After you install it, you can use the OSD to display the framerate, video memory utilization, and GPU utilization while running a game that you would normally play at the settings and resolution you would like to ideally run it at. If your framerate is not where you'd like it to be and the GPU utilization is at 99-100%, then you could definitely benefit from a faster graphics card.

You can repeat this process when you are up and running on your new graphics card and see if the CPU is bottle-necking it. Just do the same thing but also have the Windows Task Manager running in the background so that way it tracks your CPU utilization.
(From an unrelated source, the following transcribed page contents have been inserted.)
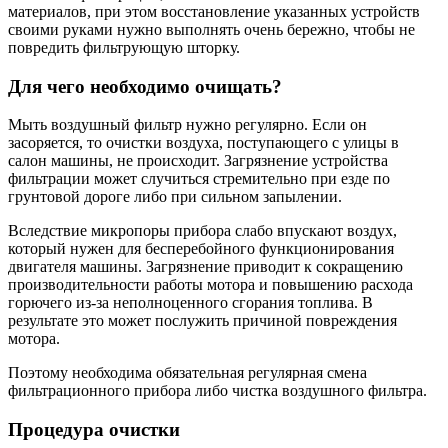
материалов, при этом восстановление указанных устройств
своими руками нужно выполнять очень бережно, чтобы не
повредить фильтрующую шторку.
Для чего необходимо очищать?
Мыть воздушный фильтр нужно регулярно. Если он
засоряется, то очистки воздуха, поступающего с улицы в
салон машины, не происходит. Загрязнение устройства
фильтрации может случиться стремительно при езде по
грунтовой дороге либо при сильном запылении.
Вследствие микропоры прибора слабо впускают воздух,
который нужен для бесперебойного функционирования
двигателя машины. Загрязнение приводит к сокращению
производительности работы мотора и повышению расхода
горючего из-за неполноценного сгорания топлива. В
результате это может послужить причиной повреждения
мотора.
Поэтому необходима обязательная регулярная смена
фильтрационного прибора либо чистка воздушного фильтра.
Процедура очистки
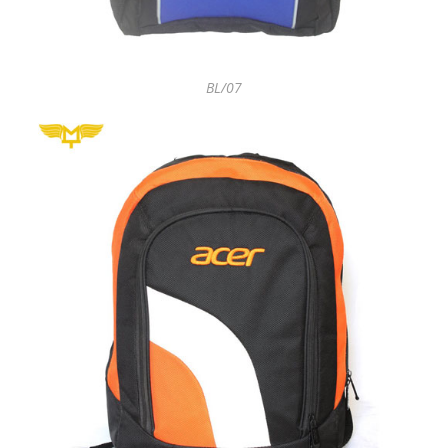
BL/07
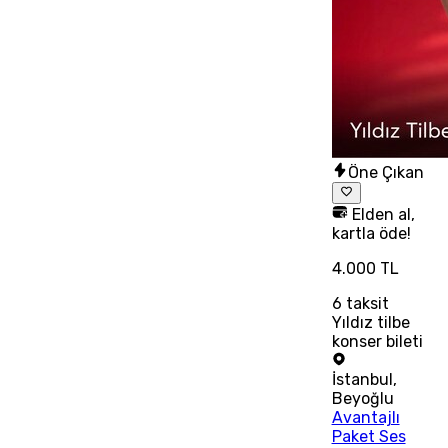
Öne Çıkan
Elden al,
kartla öde!
4.000 TL
6
taksit
Yıldız tilbe
konser bileti
İstanbul
,
Beyoğlu
Avantajlı
Paket Ses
For example, I have a AMD Phenom II X4 at 3.534 GHz and a GTX 560 Ti OC to 985/1970/2155 and running any game at Ultra settings at 1680x1050 (my monitor's native res) does not fullly max out the CPU on any one core on any modern game except for Crysis 2. That game with the DX11 patch, Ultra Settings, and Hi-Res Textures will max out one core with the rest at about 85%. But still very playable framerates for sure. In my case I upgraded from a 9800 GT to this card (with same CPU) and the upgrade was well worth it.


My Phenom II 920 did nt max out on task manager, it got 80% but like I said when I upgraded to the 2600K BIG difference in performance and i still used the same video card.
Now playing Black Ops i use 24% of my CPU usage. I have 3 screens so Im always watching temps and CPU/GPU usage.